Biomarker helps brain cancer snack on sugar

Researchers at The University of Texas MD Anderson Cancer Center have found a protein, PKM2, that could act as a biomarker in patients with glioblastoma multiforme and have found a new role for a type of kinase inhibitor not tested in this condition so far. Glioblastoma multiforme is the most common and most dangerous form of brain cancer.

PKM2 works by kicking off cell division and by boosting the processing of glucose into energy (the Warburg effect), both of which promote cell growth. PKM2 is naturally active in small children, and it then gets turned off when it's no longer needed. However, in many types of cancer, it gets turned back on and increases the rate of cell division in the cancer. To do all this, it has to get inside the cell.

"PKM2 must get to the nucleus to activate genes involved in cell proliferation and the Warburg effect," Dr. Zhimin Lu of MD Anderson's Department of Neuro-Oncology said in a press release. "If we can keep it out of the nucleus, we can block both of those cancer-promoting pathways. PKM2 could be an Achilles' heel for cancer."

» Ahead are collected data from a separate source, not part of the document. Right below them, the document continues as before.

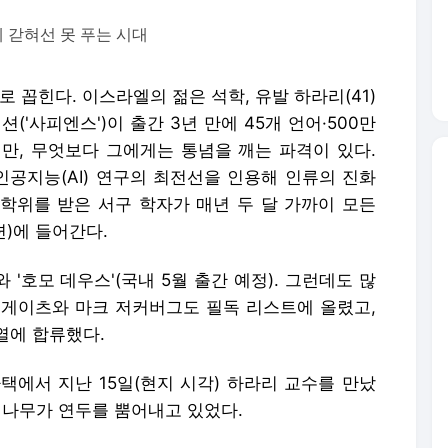
에 갇혀선 못 푸는 시대
 꼽힌다. 이스라엘의 젊은 석학, 유발 하라리(41)
('사피엔스')이 출간 3년 만에 45개 언어·500만
만, 무엇보다 그에게는 통념을 깨는 파격이 있다.
공지능(AI) 연구의 최전선을 인용해 인류의 진화
학위를 받은 서구 학자가 매년 두 달 가까이 모든
련)에 들어간다.
 '호모 데우스'(국내 5월 출간 예정). 그런데도 많
빌 게이츠와 마크 저커버그도 필독 리스트에 올렸고,
열에 합류했다.
택에서 지난 15일(현지 시각) 하라리 교수를 만났
브 나무가 연두를 뿜어내고 있었다.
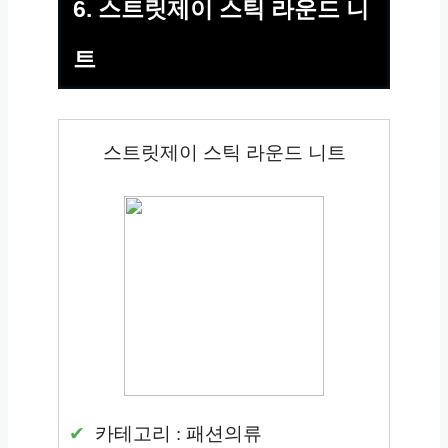
6. 스트릿제이 스틱 라운드 니
트
스트릿제이 스틱 라운드 니트
카테고리 : 패션의류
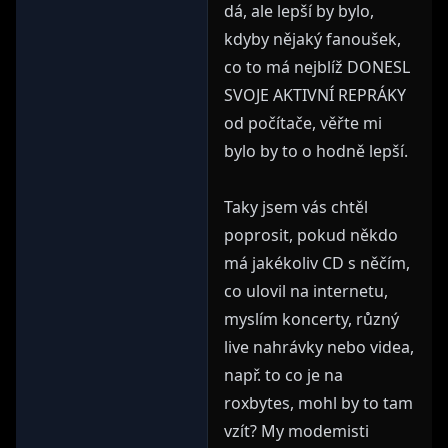
dá, ale lepší by bylo,
kdyby nějaký fanoušek,
co to má nejblíž DONESL
SVOJE AKTIVNÍ REPRÁKY
od počítače, věřte mi
bylo by to o hodně lepší.
Taky jsem vás chtěl
poprosit, pokud někdo
má jakékoliv CD s něčím,
co ulovil na internetu,
myslím koncerty, různý
live nahrávky nebo videa,
např. to co je na
roxbytes, mohl by to tam
vzít? My modemisti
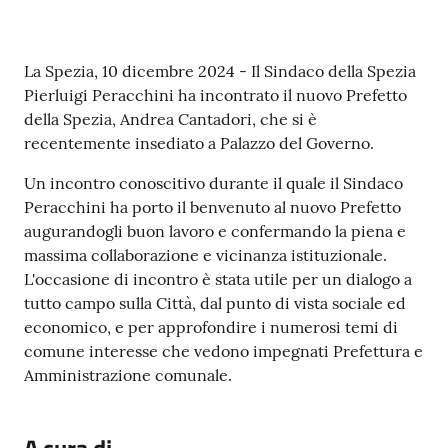
r
t
i
Contenuto
La Spezia, 10 dicembre 2024 - Il Sindaco della Spezia
f
Pierluigi Peracchini ha incontrato il nuovo Prefetto
i
della Spezia, Andrea Cantadori, che si è
c
recentemente insediato a Palazzo del Governo.
a
t
Un incontro conoscitivo durante il quale il Sindaco
i
Peracchini ha porto il benvenuto al nuovo Prefetto
A
augurandogli buon lavoro e confermando la piena e
n
massima collaborazione e vicinanza istituzionale.
a
L'occasione di incontro è stata utile per un dialogo a
g
tutto campo sulla Città, dal punto di vista sociale ed
r
economico, e per approfondire i numerosi temi di
a
comune interesse che vedono impegnati Prefettura e
f
Amministrazione comunale.
i
c
i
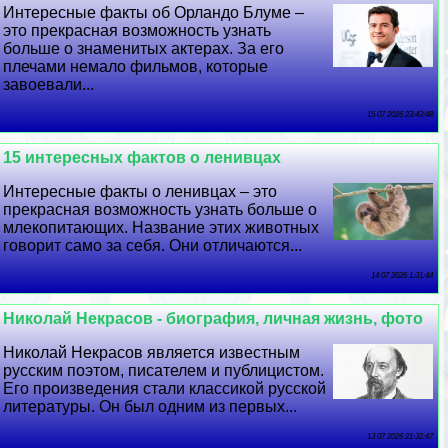
Интересные факты об Орландо Блуме –
это прекрасная возможность узнать
больше о знаменитых актерах. За его
плечами немало фильмов, которые
завоевали...
15 07 2026 23:43:48
15 интересных фактов о ленивцах
Интересные факты о ленивцах – это
прекрасная возможность узнать больше о
млекопитающих. Название этих животных
говорит само за себя. Они отличаются...
14 07 2026 1:31:44
Николай Некрасов - биография, личная жизнь, фото
Николай Некрасов является известным
русским поэтом, писателем и публицистом.
Его произведения стали классикой русской
литературы. Он был одним из первых...
13 07 2026 21:32:47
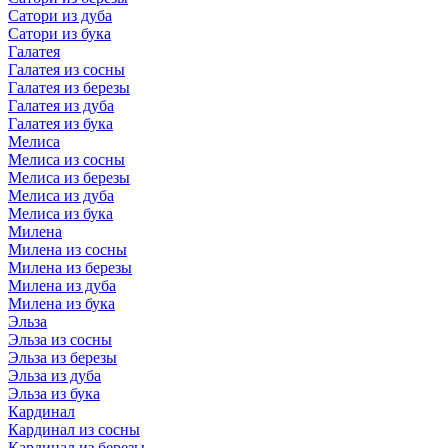
Сатори из дуба
Сатори из бука
Галатея
Галатея из сосны
Галатея из березы
Галатея из дуба
Галатея из бука
Мелиса
Мелиса из сосны
Мелиса из березы
Мелиса из дуба
Мелиса из бука
Милена
Милена из сосны
Милена из березы
Милена из дуба
Милена из бука
Эльза
Эльза из сосны
Эльза из березы
Эльза из дуба
Эльза из бука
Кардинал
Кардинал из сосны
Кардинал из березы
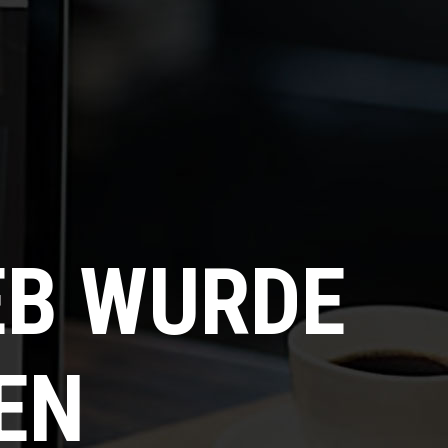
EB WURDE
EN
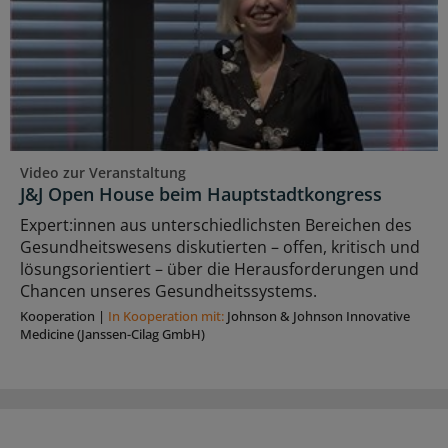
Video zur Veranstaltung
J&J Open House beim Hauptstadtkongress
Expert:innen aus unterschiedlichsten Bereichen des
Gesundheitswesens diskutierten – offen, kritisch und
lösungsorientiert – über die Herausforderungen und
Chancen unseres Gesundheitssystems.
Kooperation
|
In Kooperation mit:
Johnson & Johnson Innovative
Medicine (Janssen-Cilag GmbH)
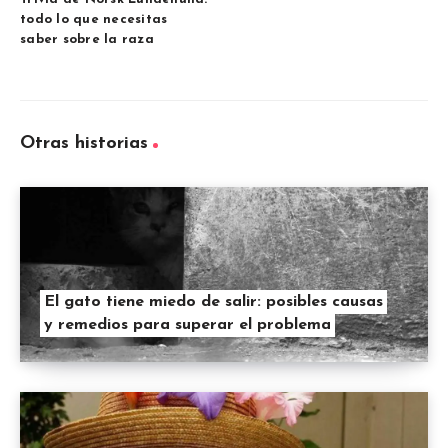
todo lo que necesitas
saber sobre la raza
Otras historias
El gato tiene miedo de salir: posibles causas
y remedios para superar el problema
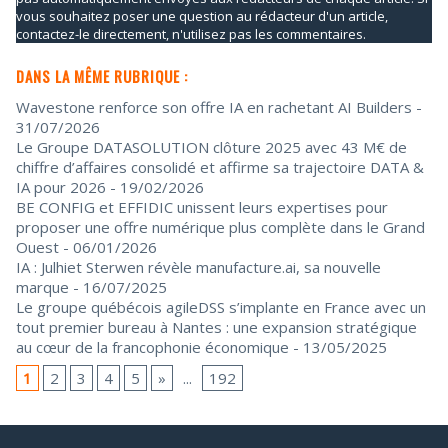
vous souhaitez poser une question au rédacteur d'un article,
contactez-le directement, n'utilisez pas les commentaires.
DANS LA MÊME RUBRIQUE :
Wavestone renforce son offre IA en rachetant AI Builders
-
31/07/2026
Le Groupe DATASOLUTION clôture 2025 avec 43 M€ de
chiffre d’affaires consolidé et affirme sa trajectoire DATA &
IA pour 2026
- 19/02/2026
BE CONFIG et EFFIDIC unissent leurs expertises pour
proposer une offre numérique plus complète dans le Grand
Ouest
- 06/01/2026
IA : Julhiet Sterwen révèle manufacture.ai, sa nouvelle
marque
- 16/07/2025
Le groupe québécois agileDSS s’implante en France avec un
tout premier bureau à Nantes : une expansion stratégique
au cœur de la francophonie économique
- 13/05/2025
1
2
3
4
5
»
...
192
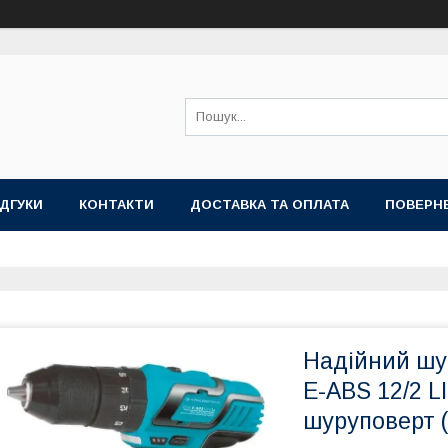
ІДГУКИ
КОНТАКТИ
ДОСТАВКА ТА ОПЛАТА
ПОВЕРНЕ
Надійний шу
E-ABS 12/2 
шуруповерт (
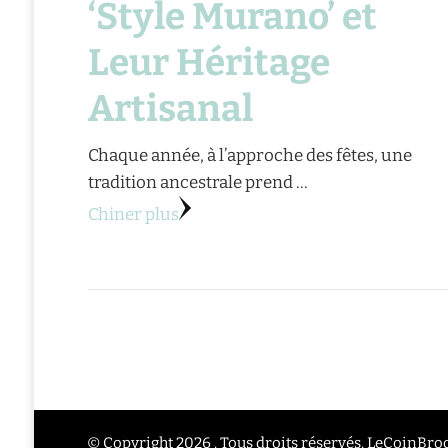
‘Style Murano’ et
Leur Héritage
Artisanal
Chaque année, à l’approche des fêtes, une
tradition ancestrale prend …
Chiner plus
© Copyright 2026 . Tous droits réservés. LeCoinBr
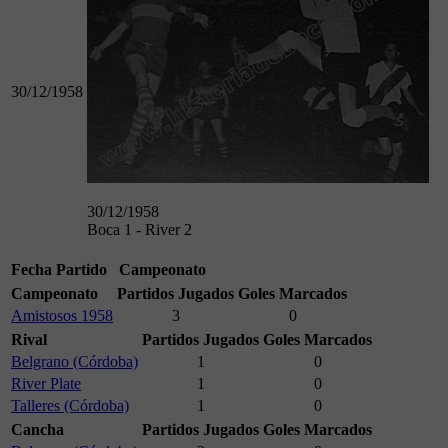
30/12/1958
30/12/1958
Boca 1 - River 2
Fecha
Partido
Campeonato
Campeonato
Partidos Jugados
Goles Marcados
Amistosos 1958
3
0
Rival
Partidos Jugados
Goles Marcados
Belgrano (Córdoba)
1
0
River Plate
1
0
Talleres (Córdoba)
1
0
Cancha
Partidos Jugados
Goles Marcados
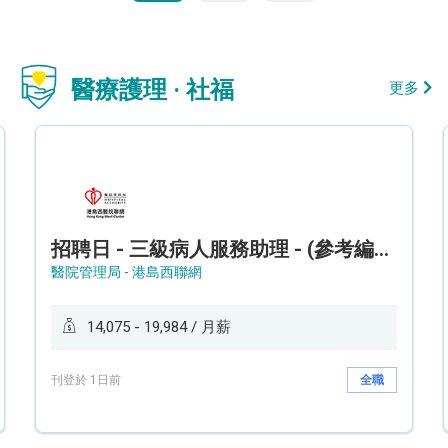
醫療護理 · 社福
更多
招聘日 - 三級病人服務助理 - (參考編號: HKWCS260107)
醫院管理局 - 港島西聯網
14,075 - 19,984 / 月薪
刊登於 1日前
全職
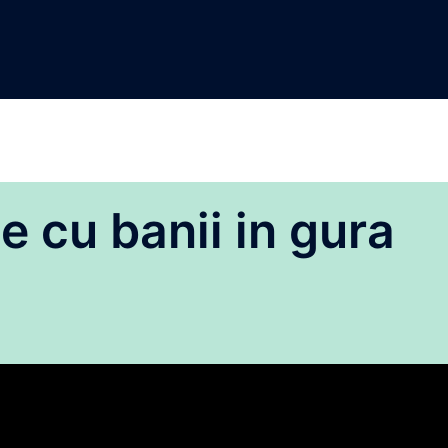
e cu banii in gura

Kinase inhibitors are used to treat cancer and inflammation, and a certain type, the MEK/ERK inhibitors, stopped PKM2 from getting into the nucleus. In mice, the MEK inhibitor selumetinib inhibited tumor growth. The results were published in Nature Cell Biology.

Array BioPharma's ($ARRY) selumetinib is in Phase II development in collaboration with AstraZeneca ($AZN) for cancer, including non-small cell lung cancer. This type of drug has not yet been tried in glioblastoma multiforme, according to the researchers, and PKM2 could be used as a biomarker to pick out those patients most likely to respond.